Cleveland Mayor Frank Jackson declined to comment on the Cuyahoga County grand jury's decision to not indict two city police officers in the controversial shooting death of Tamir Rice.
But the mayor did say the county prosecutor did not go through "due process," but through "a process" before the grand jury handed down its decision.
Jackson met with reporters in City Hall the day after the grand jury decision was announced. In his shirtsleeves and often leaning back in his swivel chair, he spoke at times in philosophical and soft-voiced terms about the tragedy where the life of Tamir ended at the age of 12.
"There's nothing that anybody in this room or I can do which is sufficient enough to deal with grief that a mother has for losing a child," said Jackson. "And we're doing what we can to ensure that nothing like that happens again," he added.
Jackson said there were many voices on all sides of the issue being heard throughout the community.
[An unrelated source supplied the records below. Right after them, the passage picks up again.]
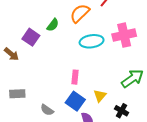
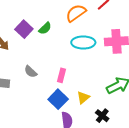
green semicircle: (53, 25) -> (45, 28), moved
gray semicircle: (47, 110) -> (31, 72), moved

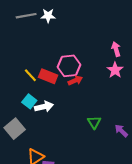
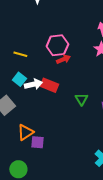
yellow line: (30, 75) -> (20, 54), turned -32
red rectangle: (48, 76) -> (49, 85), moved

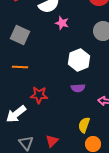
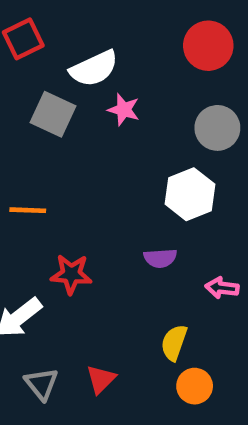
gray square: (20, 35) -> (53, 114), moved
white hexagon: (79, 60) -> (190, 194), moved

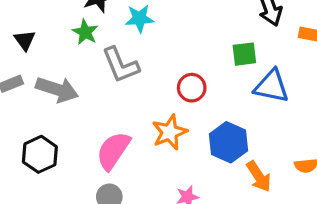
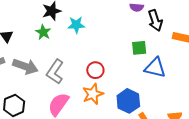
gray L-shape: (121, 65) -> (55, 72), moved, turned 55
red circle: (192, 88) -> (95, 70), moved

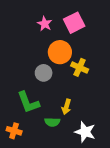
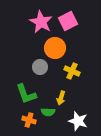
pink star: (45, 24) -> (41, 22), size x1.6
yellow cross: (80, 67) -> (72, 71), moved
orange cross: (14, 131) -> (29, 120), moved

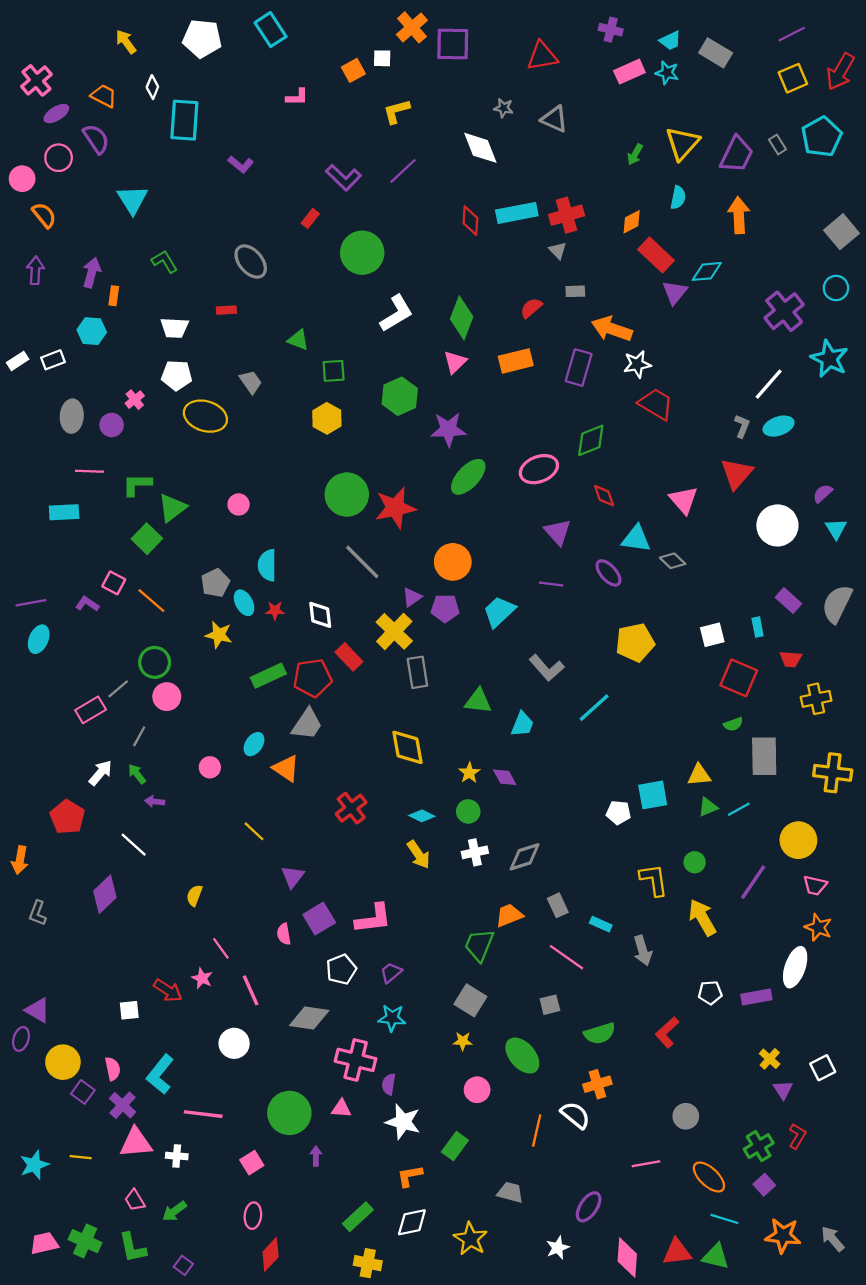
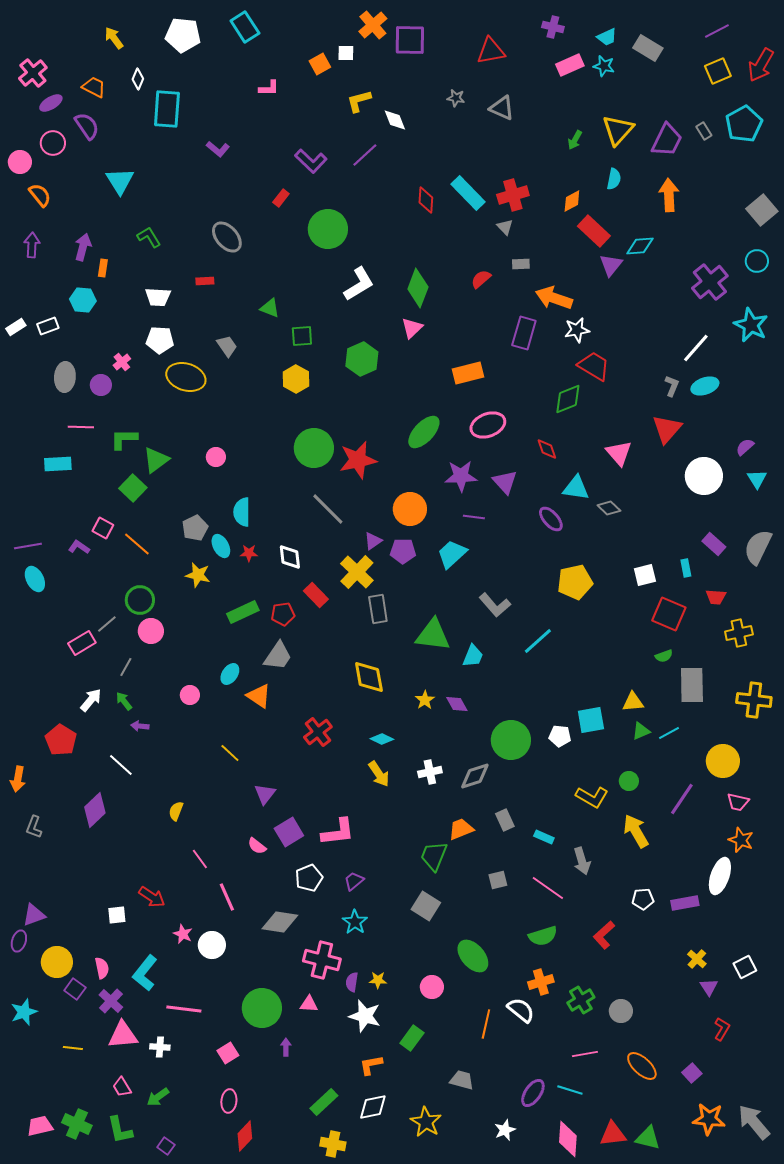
white diamond: (480, 148) -> (395, 120), moved, size x0.7
cyan rectangle: (517, 213) -> (468, 193), turned 57
orange rectangle: (516, 361) -> (468, 373), moved
purple star: (448, 429) -> (461, 476), moved
green diamond: (591, 440) -> (568, 399), moved
purple line: (551, 584) -> (474, 517), moved
cyan ellipse: (39, 639) -> (35, 579), turned -50
red pentagon: (313, 678) -> (283, 614), size x0.7
green triangle: (478, 701) -> (433, 635), size x1.4
green circle: (468, 811) -> (511, 740), moved, size x1.8
yellow L-shape: (654, 880) -> (592, 797), turned 128
pink semicircle: (284, 934) -> (257, 846), turned -42
pink line: (567, 957) -> (548, 888), moved
pink star: (202, 978) -> (183, 934), moved
gray square: (550, 1005) -> (498, 880), moved
purple triangle: (38, 1010) -> (34, 915), turned -50
cyan star: (392, 1018) -> (355, 922), turned 30
yellow star: (463, 1041) -> (378, 980), moved
green cross: (759, 1146) -> (581, 1000), moved
cyan star: (34, 1165) -> (24, 1012), moved
cyan line: (724, 1219) -> (570, 1090), moved
gray arrow: (833, 1239) -> (754, 1122), size x1.5

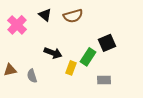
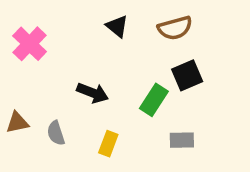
black triangle: (45, 15) -> (117, 26), moved
brown semicircle: (73, 16) -> (175, 28), moved
yellow rectangle: (71, 68) -> (108, 144), moved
He said Cuyahoga County Prosecutor Tim McGinty went through "a process" which led the grand jury to its conclusion.
It was McGinty who earlier recommended to the grand jury that no charges be brought against the two police officers, Timothy Loehmann and Frank Garmback.
Now that it has been decided the two officers will not face criminal charges in the shooting death of Tamir Rice, who had an airsoft replica of a real gun, the question remains if Loehmann and Garmback followed correct police procedures when they drove up on the youngster and Loehmann fired two shots, one of them fatally striking Tamir.
Jackson emphasized the word "due" when he told reporters he has promised "due process" on his administration's part as it examines the actions of Loehmann and Garmback as to whether they were correct in their police procedures.
Again, the mayor returned to the family of the boy who was killed.
"It has nothing to do about the individual, whether rightness or wrongness of the police, or the child, or the family," he said, pausing often as he searched for the next word to utter. "It has nothing do with that; that's what I say. A wrong has been done," said Jackson, his arms spread wide at times to emphasize a point.
"Now whether that wrong is legal or whether it is administrative, the fact is a 12-year-old has lost their life," said Cleveland's chief executive. "It should not have happened."